In total, ALE employs up to 120 staff during the height of summer and caters to 400 to 500 clients each year. In the southern winter, the team drops to a much smaller core group based in Salt Lake City, Utah and Punta Arenas, Chile, plus a handful of remote staff scattered around the globe.

Chef Antony D, prepares rack of lamb in the Union Glacier kitchen. Photo: Wilson Cheung/ALE

The diverse nature of the clients increase the difficulty. At one end of the spectrum, there are solo expeditioners such as Colin O’Brady and Louis Rudd. These adventurers fly in with ALE to Union Glacier camp, but other than meteorological forecasting and potential emergency evacuation, they are largely self-sufficient.

The primary attractions for adventurers are, of course, the South Pole and Mount Vinson. Both goals feature their own staging camps and can be completed with varying levels of logistical support from ALE. Temporary field outposts can be set up across the continent, allowing for bespoke projects. Adventurers can bring their own guides, set off solo or hire support directly through ALE.

A map showing the various ALE camps (yellow markers). Photo: ALE

For all technical activities, ALE requires clients to detail previous expedition experience and complete a skills questionnaire before bookings are confirmed. “We look for an array of things: relevant experience — previous expeditions, mountains climbed or polar training courses,” says David Rootes. “We also look at their physical condition and any other activities that complement what they want to do in Antarctica. Guests can hire their own guide, request skills training at Union Glacier Camp or both to enhance their expedition.”

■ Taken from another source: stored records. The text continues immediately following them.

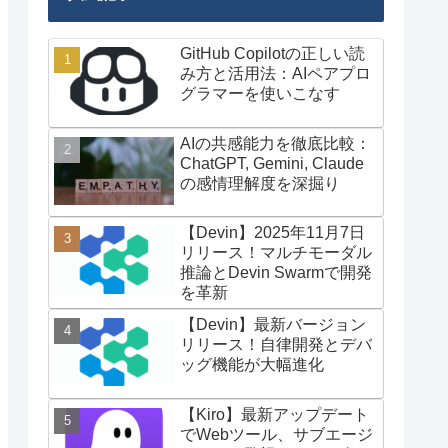
GitHub Copilotの正しい読
み方と活用法：AIペアプロ
グラマーを使いこなす
AIの共感能力を徹底比較：
ChatGPT, Gemini, Claude
の感情理解度を深掘り
【Devin】2025年11月7日
リリース！マルチモーダル
推論とDevin Swarmで開発
を革新
【Devin】最新バージョン
リリース！自律開発とデバ
ッグ機能が大幅進化
【Kiro】最新アップデート
でWebツール、サブエージ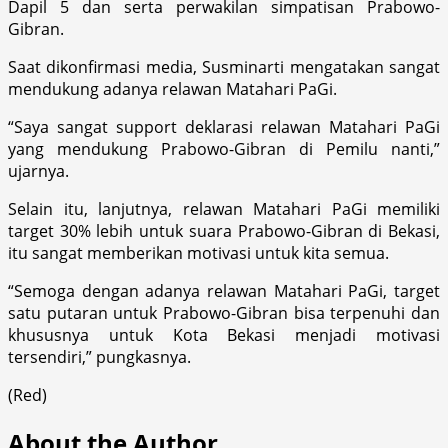
Dapil 5 dan serta perwakilan simpatisan Prabowo-
Gibran.
Saat dikonfirmasi media, Susminarti mengatakan sangat
mendukung adanya relawan Matahari PaGi.
“Saya sangat support deklarasi relawan Matahari PaGi
yang mendukung Prabowo-Gibran di Pemilu nanti,”
ujarnya.
Selain itu, lanjutnya, relawan Matahari PaGi memiliki
target 30% lebih untuk suara Prabowo-Gibran di Bekasi,
itu sangat memberikan motivasi untuk kita semua.
“Semoga dengan adanya relawan Matahari PaGi, target
satu putaran untuk Prabowo-Gibran bisa terpenuhi dan
khususnya untuk Kota Bekasi menjadi motivasi
tersendiri,” pungkasnya.
(Red)
About the Author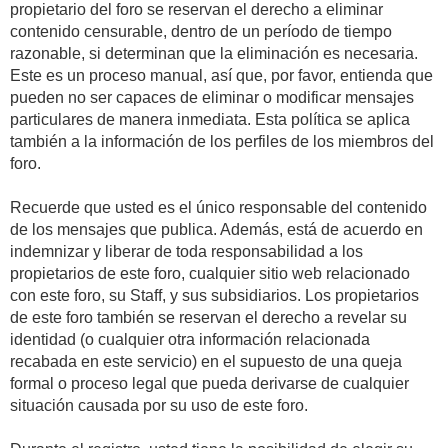
propietario del foro se reservan el derecho a eliminar
contenido censurable, dentro de un período de tiempo
razonable, si determinan que la eliminación es necesaria.
Este es un proceso manual, así que, por favor, entienda que
pueden no ser capaces de eliminar o modificar mensajes
particulares de manera inmediata. Esta política se aplica
también a la información de los perfiles de los miembros del
foro.
Recuerde que usted es el único responsable del contenido
de los mensajes que publica. Además, está de acuerdo en
indemnizar y liberar de toda responsabilidad a los
propietarios de este foro, cualquier sitio web relacionado
con este foro, su Staff, y sus subsidiarios. Los propietarios
de este foro también se reservan el derecho a revelar su
identidad (o cualquier otra información relacionada
recabada en este servicio) en el supuesto de una queja
formal o proceso legal que pueda derivarse de cualquier
situación causada por su uso de este foro.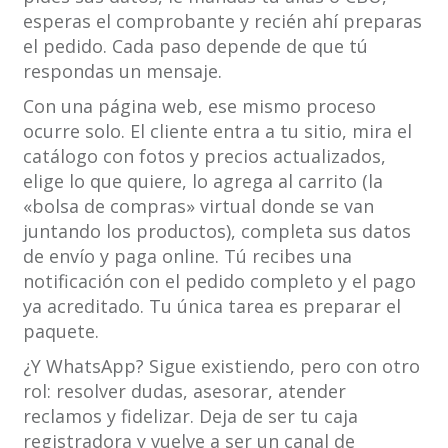
esperas el comprobante y recién ahí preparas
el pedido. Cada paso depende de que tú
respondas un mensaje.
Con una página web, ese mismo proceso
ocurre solo. El cliente entra a tu sitio, mira el
catálogo con fotos y precios actualizados,
elige lo que quiere, lo agrega al carrito (la
«bolsa de compras» virtual donde se van
juntando los productos), completa sus datos
de envío y paga online. Tú recibes una
notificación con el pedido completo y el pago
ya acreditado. Tu única tarea es preparar el
paquete.
¿Y WhatsApp? Sigue existiendo, pero con otro
rol: resolver dudas, asesorar, atender
reclamos y fidelizar. Deja de ser tu caja
registradora y vuelve a ser un canal de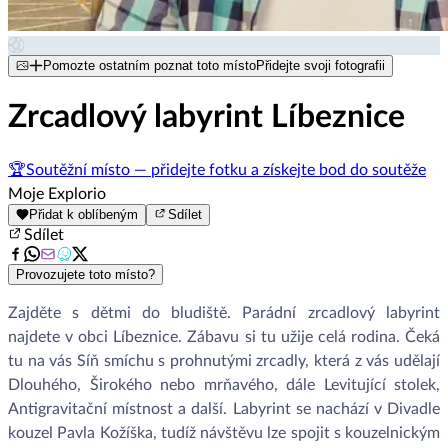
Pomozte ostatním poznat toto místo
Přidejte svoji fotografii
Zrcadlový labyrint Líbeznice
🏆
Soutěžní místo — přidejte fotku a získejte bod do soutěže
Moje Explorio
Přidat k oblíbeným
Sdílet
Sdílet
Provozujete toto místo?
Zajděte s dětmi do bludiště. Parádní zrcadlový labyrint
najdete v obci Líbeznice. Zábavu si tu užije celá rodina. Čeká
tu na vás Síň smíchu s prohnutými zrcadly, která z vás udělají
Dlouhého, Širokého nebo mrňavého, dále Levitující stolek,
Antigravitační místnost a další. Labyrint se nachází v Divadle
kouzel Pavla Kožíška, tudíž návštěvu lze spojit s kouzelnickým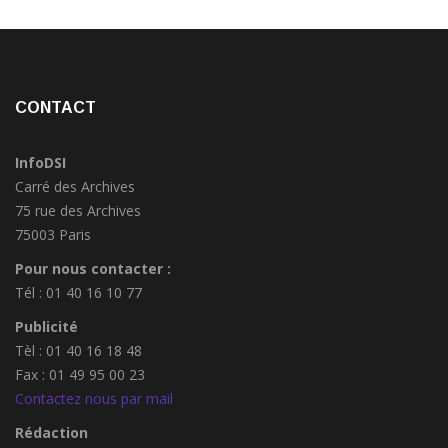
CONTACT
InfoDSI
Carré des Archives
75 rue des Archives
75003 Paris
Pour nous contacter :
Tél : 01 40 16 10 77
Publicité
Tèl : 01 40 16 18 48
Fax : 01 49 95 00 23
Contactez nous par mail
Rédaction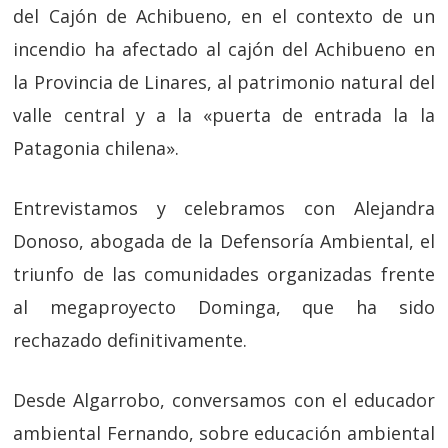
del Cajón de Achibueno, en el contexto de un
incendio ha afectado al cajón del Achibueno en
la Provincia de Linares, al patrimonio natural del
valle central y a la «puerta de entrada la la
Patagonia chilena».
Entrevistamos y celebramos con Alejandra
Donoso, abogada de la Defensoría Ambiental, el
triunfo de las comunidades organizadas frente
al megaproyecto Dominga, que ha sido
rechazado definitivamente.
Desde Algarrobo, conversamos con el educador
ambiental Fernando, sobre educación ambiental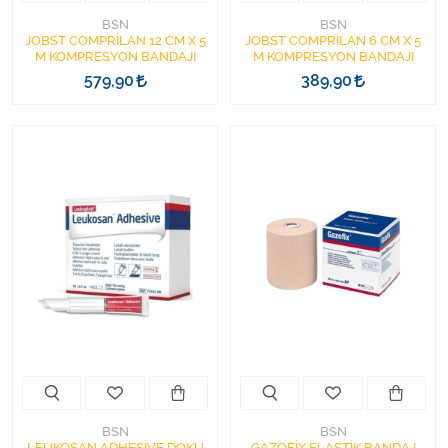
BSN
BSN
JOBST COMPRİLAN 12 CM X 5
JOBST COMPRİLAN 6 CM X 5
M KOMPRESYON BANDAJI
M KOMPRESYON BANDAJI
579,90
389,90
BSN
BSN
LEUKOSAN ADHESİVE DOKU
GAZOFİX ELASTİK BANDAJ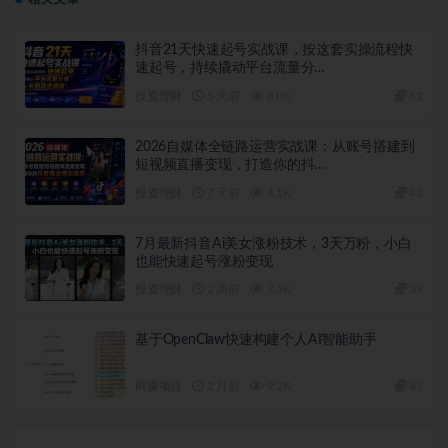
相关文章
抖音21天快速起号实战课，按这套实操流程快
速起号，持续撬动平台流量分…
投资理财
5 天前
8.0K
42
2026自媒体全链路运营实战课：从账号搭建到
短视频直播变现，打造你的抖…
投资理财
7 天前
4.1K
43
7月最新抖音Ai美女涨粉技术，3天万粉，小白
也能快速起号涨粉变现
投资理财
2 周前
7.5K
39
基于OpenClaw快速构建个人AI智能助手
网赚项目
2 月前
9.2K
47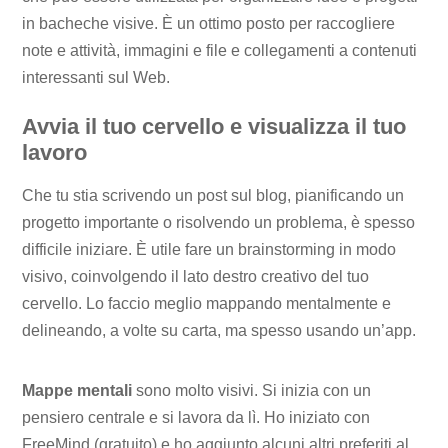
in bacheche visive. È un ottimo posto per raccogliere
note e attività, immagini e file e collegamenti a contenuti
interessanti sul Web.
Avvia il tuo cervello e visualizza il tuo
lavoro
Che tu stia scrivendo un post sul blog, pianificando un
progetto importante o risolvendo un problema, è spesso
difficile iniziare. È utile fare un brainstorming in modo
visivo, coinvolgendo il lato destro creativo del tuo
cervello. Lo faccio meglio mappando mentalmente e
delineando, a volte su carta, ma spesso usando un’app.
Mappe mentali
sono molto visivi. Si inizia con un
pensiero centrale e si lavora da lì. Ho iniziato con
FreeMind (gratuito) e ho aggiunto alcuni altri preferiti al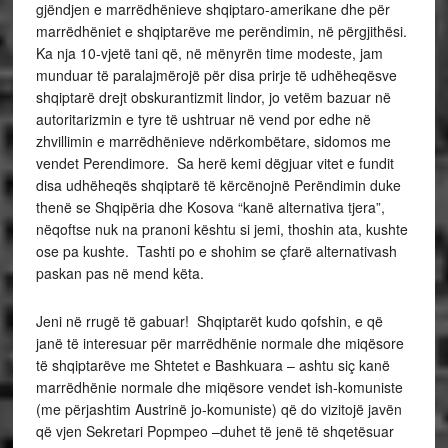
gjëndjen e marrëdhënieve shqiptaro-amerikane dhe për
marrëdhëniet e shqiptarëve me perëndimin, në përgjithësi.
Ka nja 10-vjetë tani që, në mënyrën time modeste, jam
munduar të paralajmërojë për disa prirje të udhëheqësve
shqiptarë drejt obskurantizmit lindor, jo vetëm bazuar në
autoritarizmin e tyre të ushtruar në vend por edhe në
zhvillimin e marrëdhënieve ndërkombëtare, sidomos me
vendet Perendimore. Sa herë kemi dëgjuar vitet e fundit
disa udhëheqës shqiptarë të kërcënojnë Perëndimin duke
thenë se Shqipëria dhe Kosova “kanë alternativa tjera”,
nëqoftse nuk na pranoni kështu si jemi, thoshin ata, kushte
ose pa kushte. Tashti po e shohim se çfarë alternativash
paskan pas në mend këta.
Jeni në rrugë të gabuar! Shqiptarët kudo qofshin, e që
janë të interesuar për marrëdhënie normale dhe miqësore
të shqiptarëve me Shtetet e Bashkuara – ashtu siç kanë
marrëdhënie normale dhe miqësore vendet ish-komuniste
(me përjashtim Austrinë jo-komuniste) që do vizitojë javën
që vjen Sekretari Popmpeo –duhet të jenë të shqetësuar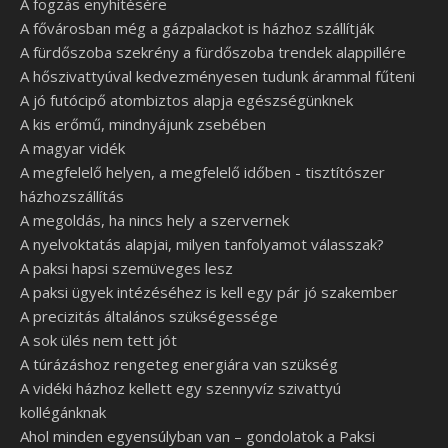
A fogzás enyhítésére
A fővárosban még a gázpalackot is házhoz szállítják
A fürdőszoba szekrény a fürdőszoba trendek alappillére
A hőszivattyúval kedvezményesen tudunk árammal fűteni
A jó futócipő atombiztos alapja egészségünknek
A kis erőmű, mindnyájunk zsebében
A magyar vidék
A megfelelő helyen, a megfelelő időben - tisztítószer
házhozszállítás
A megoldás, ha nincs hely a szervernek
A nyelvoktatás alapjai, milyen tanfolyamot válasszak?
A paksi hapsi szemüveges lesz
A paksi ügyek intézéséhez is kell egy pár jó szakember
A precizitás általános szükségessége
A sok ülés nem tett jót
A túrázáshoz rengeteg energiára van szükség
A vidéki házhoz kellett egy szennyvíz szivattyú
kollégánknak
Ahol minden egyensúlyban van – gondolatok a Paksi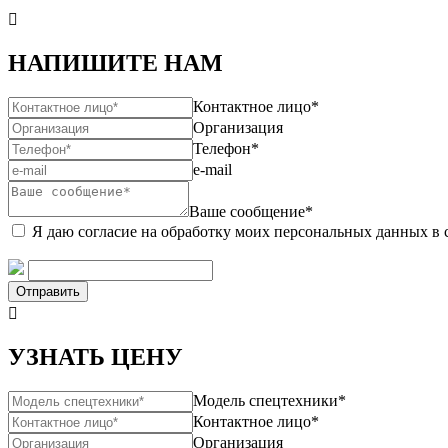

НАПИШИТЕ НАМ
Контактное лицо*
Организация
Телефон*
e-mail
Ваше сообщение*
Я даю согласие на обработку моих персональных данных в 
Отправить

УЗНАТЬ ЦЕНУ
Модель спецтехники*
Контактное лицо*
Организация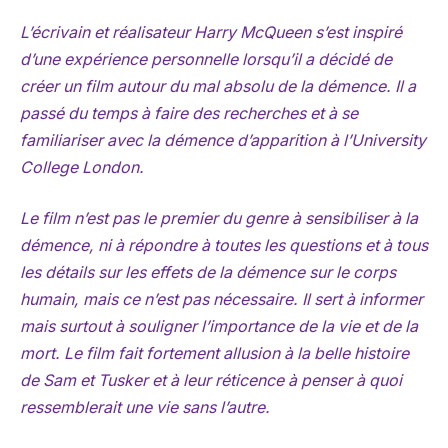
L’écrivain et réalisateur Harry McQueen s’est inspiré
d’une expérience personnelle lorsqu’il a décidé de
créer un film autour du mal absolu de la démence. Il a
passé du temps à faire des recherches et à se
familiariser avec la démence d’apparition à l’University
College London.
Le film n’est pas le premier du genre à sensibiliser à la
démence, ni à répondre à toutes les questions et à tous
les détails sur les effets de la démence sur le corps
humain, mais ce n’est pas nécessaire. Il sert à informer
mais surtout à souligner l’importance de la vie et de la
mort. Le film fait fortement allusion à la belle histoire
de Sam et Tusker et à leur réticence à penser à quoi
ressemblerait une vie sans l’autre.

A guest takes off his down jacket at the end of a snack break. Photo: Carl Alvey/ALE

South Pole expeditions typically take about 58 days. Depending on weather, climbing Mount Vinson requires 12 days or more. Typically, ALE finds that clients don’t bite off more than they can chew. Rootes likens it to a moonwalk, with the difficulties of the location forcing everyone “whether they are a first-time visitor or a seasoned explorer [to become] completely involved in the everyday tasks of just living in such a remote place.”

At the other end of the client spectrum, adventurous tourists can stay at the luxury Three Glaciers camp. Situated in the foothills of the Heritage Range, this camp serves fine food and wine, and approximates a top-class hotel experience. Guests can take out snow bikes, go skiing and even skydive.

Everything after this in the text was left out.